The Telecom Regulatory Authority of India (Trai) is expected to shortly come out with its recommendations on redefining the minimum broadband speed to 2 mbps from the current level of 512 kbps.
The department of telecommunications (DoT) had in July 2014 notified the minimum broadband speed by changing the new definition of broadband, by raising the broadband speed to 512 kbps from the earlier 256 kbps. Initially in July 2009, Trai had recommended that DoT should make it mandatory for broadband speed to be 2 mbps.
Sources said Trai is also giving final touches to its recommendations on right of way (RoW) for telecom service providers which will help in laying the optic fibre for wireline services like broadband and FTTH services connecting every home with the optic fibre network, which would eventually minimise reliance on deficient spectrum, largely used for mobile services.

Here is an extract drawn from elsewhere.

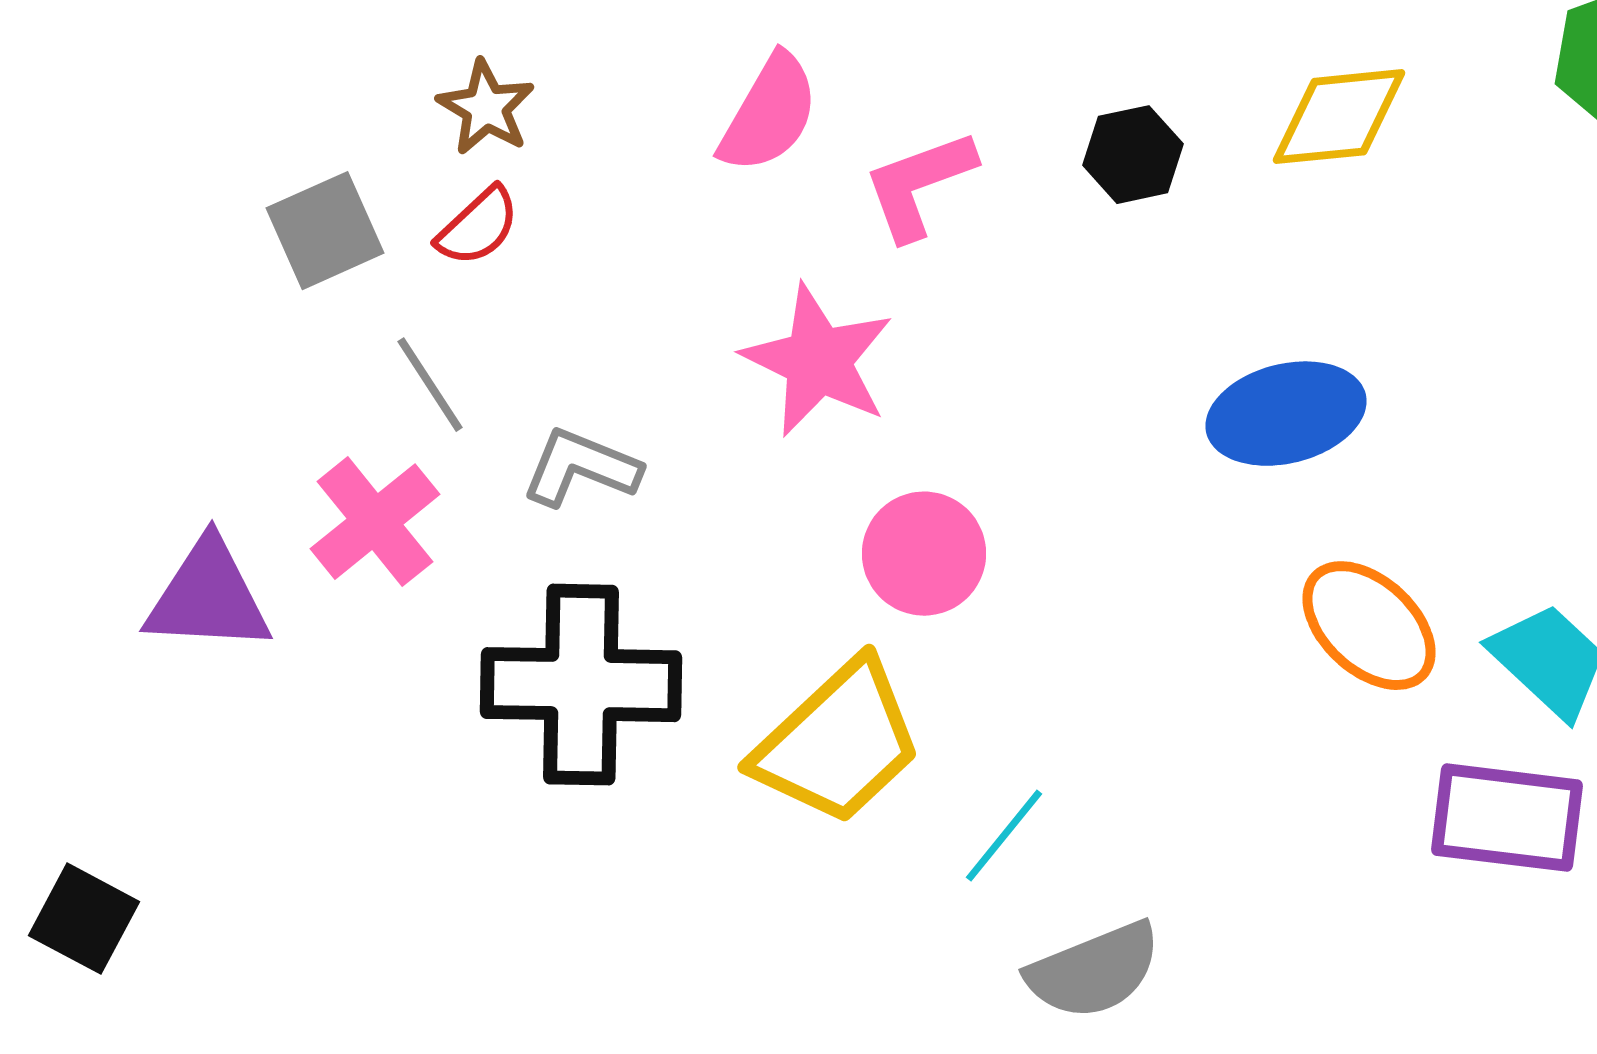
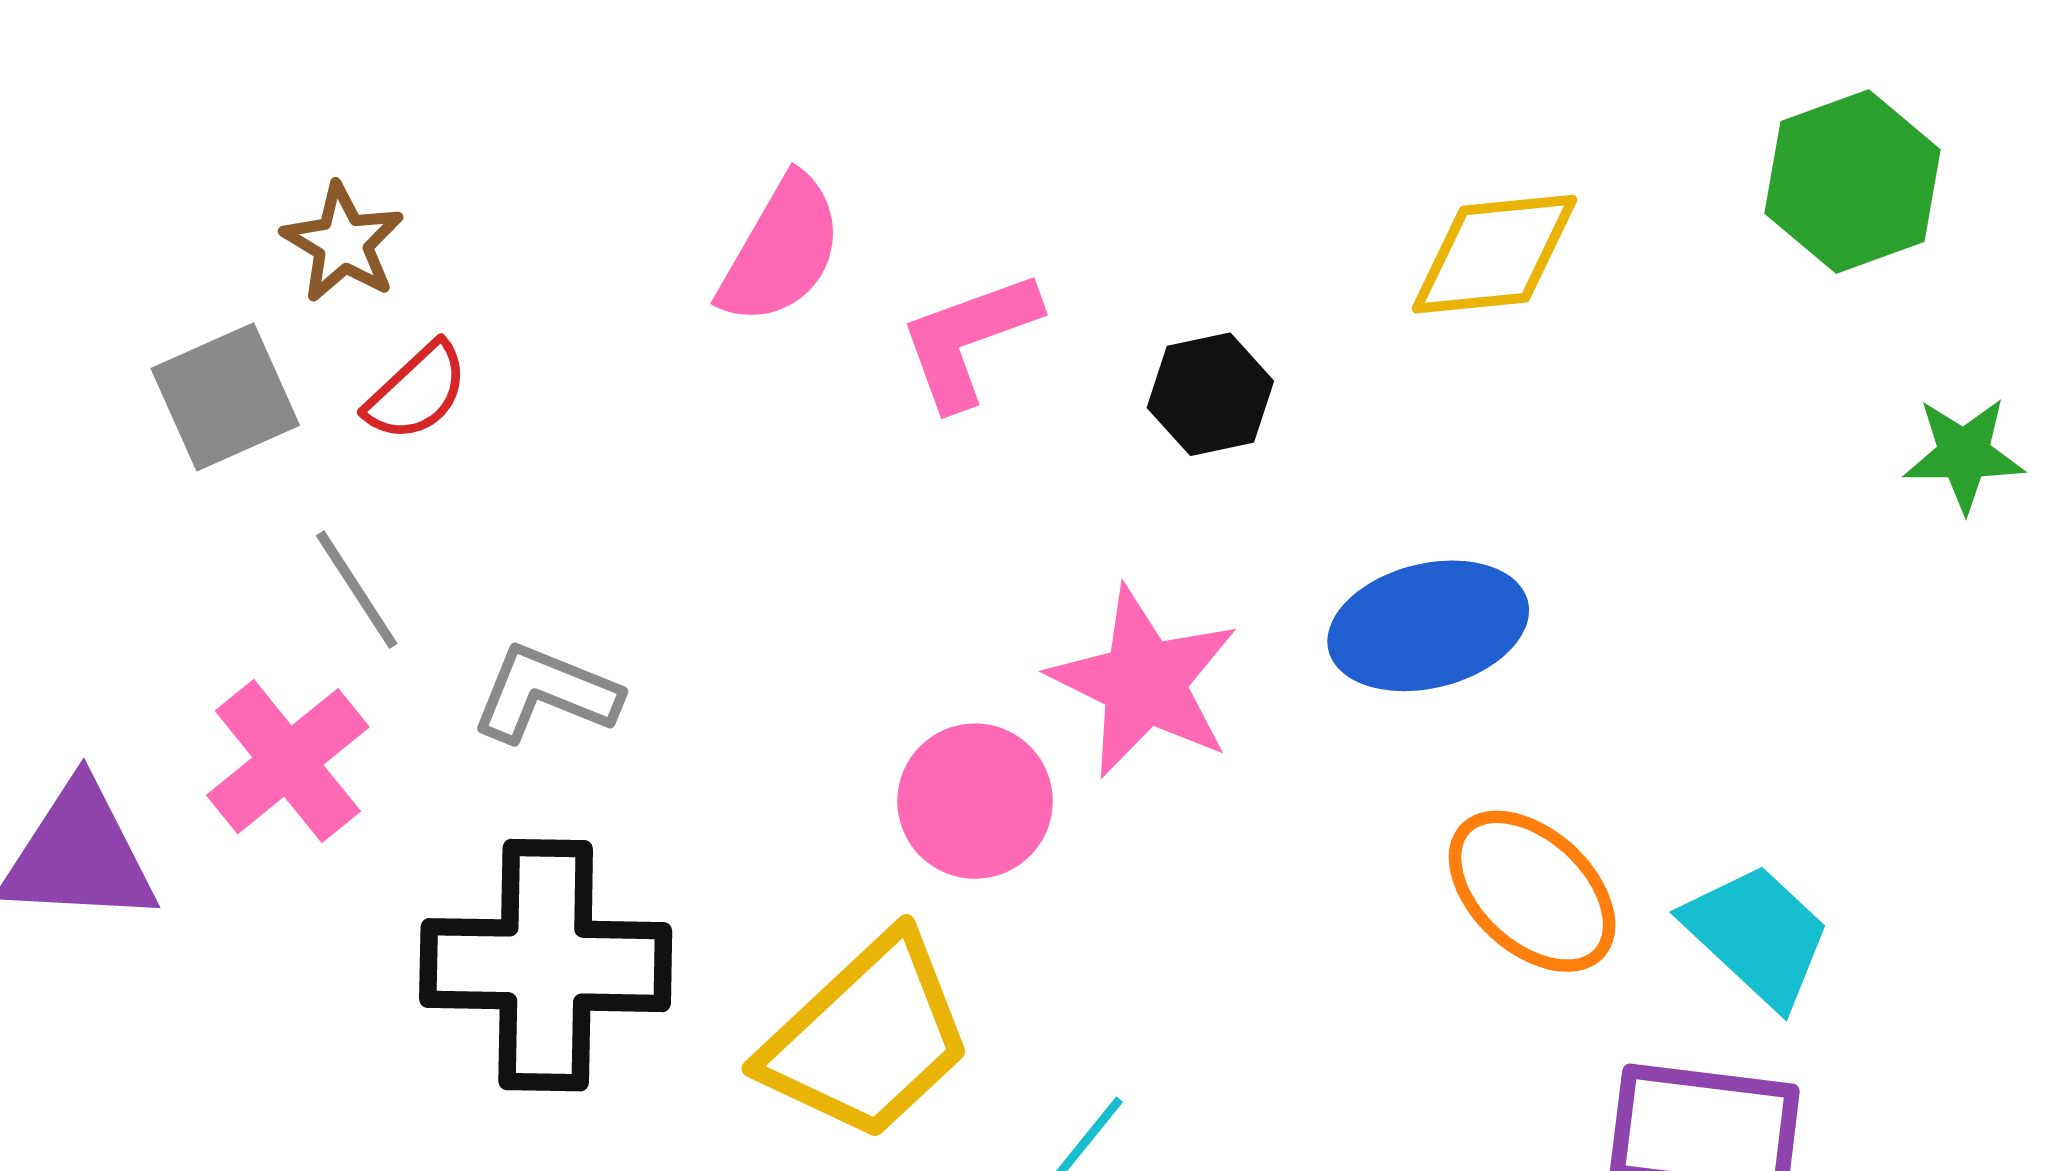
brown star: (486, 108) -> (343, 243), moved
black hexagon: (1133, 155) -> (1210, 394), moved
pink star: (818, 361) -> (1144, 682), moved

“The penetration of optical fibre in last-mile connectivity —that is the consumer — is very poor and so we are largely dependent on wireless services. We want the central government to work out norms where RoW is offered at a reasonable cost to telecom companies and state governments and civic bodies do not create hurdles in developing the optic fibre network,” the official explained.
India has one of the lowest networks of optic fibre when compared to China or even Brazil. Trai feels that the NoFN (National Optical Fibre Network) project that will link 2.5 lakh villages with broadband services and create an additional 10 lakh km of additional optic fibre network will still be too little for a huge country like India, with a 125-crore population, to offer quality telecom services.